Part-of–Speech and Tagging.
1. Parts of Speech
The initial idea is also known as lexical categories, word classes. There are two classes:
- Open class words
- Nouns (Proper / Common): IBM, Italy
- Verbs (Main): see, register
- Adjectives: old, older, oldest
- Adverbs: slowly
- …
- Closed class words
- Determiners: the, some
- Conjunctions: and, or
- Pronouns: he, it
- Verbs (Modals): can, had
- Prepositions: to, with
- Particles: off, up
- Interjections: ow, eh
- …
2. POS Tagging
POS Tagging is determine the tag for a particular instance of a word. Word often have more than one POS. See more at Penn Treebank.
Use case:
- Text-to-speech
- Can be write into regexps
- As input to or to speed up a full parser
The current best POS Tagging accuracy can achieve 97%. A baseline model can be tagging every word with its most frequent tag, and tag unknown words as noun.

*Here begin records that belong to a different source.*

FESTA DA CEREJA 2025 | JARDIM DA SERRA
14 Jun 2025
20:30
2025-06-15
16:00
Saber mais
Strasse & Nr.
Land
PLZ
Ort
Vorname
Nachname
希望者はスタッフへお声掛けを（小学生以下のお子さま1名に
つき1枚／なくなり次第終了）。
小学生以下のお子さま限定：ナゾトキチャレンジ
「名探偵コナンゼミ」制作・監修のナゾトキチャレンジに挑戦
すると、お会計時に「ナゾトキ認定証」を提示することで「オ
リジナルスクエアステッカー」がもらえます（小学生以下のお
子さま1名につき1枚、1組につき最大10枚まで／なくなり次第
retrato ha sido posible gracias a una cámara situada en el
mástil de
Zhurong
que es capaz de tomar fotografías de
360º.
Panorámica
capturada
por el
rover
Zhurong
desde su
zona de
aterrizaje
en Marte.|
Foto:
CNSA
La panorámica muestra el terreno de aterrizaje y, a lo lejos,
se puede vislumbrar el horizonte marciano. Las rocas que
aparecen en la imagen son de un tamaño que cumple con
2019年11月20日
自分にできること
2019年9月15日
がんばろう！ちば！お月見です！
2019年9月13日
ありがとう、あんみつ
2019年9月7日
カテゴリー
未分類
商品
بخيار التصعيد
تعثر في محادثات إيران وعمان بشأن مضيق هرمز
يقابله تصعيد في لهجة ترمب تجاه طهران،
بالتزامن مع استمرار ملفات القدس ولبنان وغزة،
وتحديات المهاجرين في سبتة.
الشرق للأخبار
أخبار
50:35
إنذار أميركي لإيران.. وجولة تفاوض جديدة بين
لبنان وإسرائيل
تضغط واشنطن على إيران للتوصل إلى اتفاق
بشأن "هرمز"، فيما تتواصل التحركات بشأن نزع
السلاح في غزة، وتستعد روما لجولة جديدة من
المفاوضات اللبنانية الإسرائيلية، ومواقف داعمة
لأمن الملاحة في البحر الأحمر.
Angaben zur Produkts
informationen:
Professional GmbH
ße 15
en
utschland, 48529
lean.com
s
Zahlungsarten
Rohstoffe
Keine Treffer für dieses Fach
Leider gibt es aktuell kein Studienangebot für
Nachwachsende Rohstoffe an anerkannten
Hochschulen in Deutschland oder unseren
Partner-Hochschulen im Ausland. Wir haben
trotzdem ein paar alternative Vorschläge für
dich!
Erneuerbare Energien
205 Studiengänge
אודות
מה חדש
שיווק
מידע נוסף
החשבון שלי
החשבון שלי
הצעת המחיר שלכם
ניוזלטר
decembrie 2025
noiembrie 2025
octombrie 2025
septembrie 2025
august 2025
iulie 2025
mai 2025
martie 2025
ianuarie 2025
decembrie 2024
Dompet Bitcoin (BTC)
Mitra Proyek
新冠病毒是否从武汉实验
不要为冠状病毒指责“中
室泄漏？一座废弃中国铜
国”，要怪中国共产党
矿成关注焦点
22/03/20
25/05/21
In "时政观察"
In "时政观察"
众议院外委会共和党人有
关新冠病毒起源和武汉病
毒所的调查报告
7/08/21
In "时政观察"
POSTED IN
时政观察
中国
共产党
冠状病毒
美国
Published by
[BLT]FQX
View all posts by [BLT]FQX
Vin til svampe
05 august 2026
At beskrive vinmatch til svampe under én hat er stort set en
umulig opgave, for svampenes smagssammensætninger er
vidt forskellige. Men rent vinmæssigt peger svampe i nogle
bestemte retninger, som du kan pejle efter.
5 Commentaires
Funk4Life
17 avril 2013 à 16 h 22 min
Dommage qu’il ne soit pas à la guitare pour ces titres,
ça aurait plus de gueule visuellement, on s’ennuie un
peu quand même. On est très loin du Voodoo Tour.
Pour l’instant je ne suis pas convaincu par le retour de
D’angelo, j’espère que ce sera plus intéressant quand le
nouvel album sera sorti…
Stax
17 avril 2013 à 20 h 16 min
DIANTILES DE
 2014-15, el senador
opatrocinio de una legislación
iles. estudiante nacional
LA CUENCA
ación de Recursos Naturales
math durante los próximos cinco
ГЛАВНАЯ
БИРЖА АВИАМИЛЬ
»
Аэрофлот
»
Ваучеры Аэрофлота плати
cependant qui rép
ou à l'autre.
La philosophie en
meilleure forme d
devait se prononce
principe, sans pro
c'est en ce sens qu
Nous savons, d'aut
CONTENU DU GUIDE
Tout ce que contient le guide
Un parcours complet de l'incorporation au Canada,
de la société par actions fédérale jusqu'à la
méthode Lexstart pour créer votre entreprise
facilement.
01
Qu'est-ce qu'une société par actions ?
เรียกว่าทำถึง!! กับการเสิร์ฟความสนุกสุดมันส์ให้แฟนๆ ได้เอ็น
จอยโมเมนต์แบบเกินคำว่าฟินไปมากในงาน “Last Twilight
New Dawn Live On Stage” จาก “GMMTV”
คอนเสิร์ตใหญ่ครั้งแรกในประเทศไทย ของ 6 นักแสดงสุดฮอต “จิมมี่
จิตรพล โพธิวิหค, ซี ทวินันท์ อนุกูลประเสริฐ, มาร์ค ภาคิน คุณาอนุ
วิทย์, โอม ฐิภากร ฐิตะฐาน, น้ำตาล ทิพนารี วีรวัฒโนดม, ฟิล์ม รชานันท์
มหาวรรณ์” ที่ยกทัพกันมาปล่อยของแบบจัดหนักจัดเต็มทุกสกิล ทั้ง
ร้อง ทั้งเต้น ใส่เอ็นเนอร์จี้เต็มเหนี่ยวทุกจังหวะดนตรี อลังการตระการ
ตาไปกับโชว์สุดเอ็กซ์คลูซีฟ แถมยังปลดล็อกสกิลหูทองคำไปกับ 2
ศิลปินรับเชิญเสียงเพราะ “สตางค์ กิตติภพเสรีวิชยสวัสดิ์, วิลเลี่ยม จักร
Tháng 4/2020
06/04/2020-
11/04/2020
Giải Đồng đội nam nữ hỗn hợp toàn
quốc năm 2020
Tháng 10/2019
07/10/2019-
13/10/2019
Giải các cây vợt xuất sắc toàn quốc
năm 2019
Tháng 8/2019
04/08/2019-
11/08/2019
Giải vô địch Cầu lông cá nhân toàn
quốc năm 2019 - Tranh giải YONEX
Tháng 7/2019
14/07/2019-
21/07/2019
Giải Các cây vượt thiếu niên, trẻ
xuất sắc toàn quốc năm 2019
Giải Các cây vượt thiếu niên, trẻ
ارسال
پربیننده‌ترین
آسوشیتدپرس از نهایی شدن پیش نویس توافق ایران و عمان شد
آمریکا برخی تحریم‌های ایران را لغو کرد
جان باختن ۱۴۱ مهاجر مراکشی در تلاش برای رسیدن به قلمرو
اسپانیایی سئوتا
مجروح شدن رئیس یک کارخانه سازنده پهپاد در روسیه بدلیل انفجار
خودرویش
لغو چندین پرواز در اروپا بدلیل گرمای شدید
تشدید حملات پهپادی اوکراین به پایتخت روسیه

Source of information for POS Tagging:
- knowledge of neighboring words (context)
- knowledge of word POS probabilities
- features (prefixes, suffixes, capitalization, word shapes) with classifier (maximum entropy model, sequence model - HMM)
A interesting statement: using words only in a straight classifier words as well as a basic sequence model.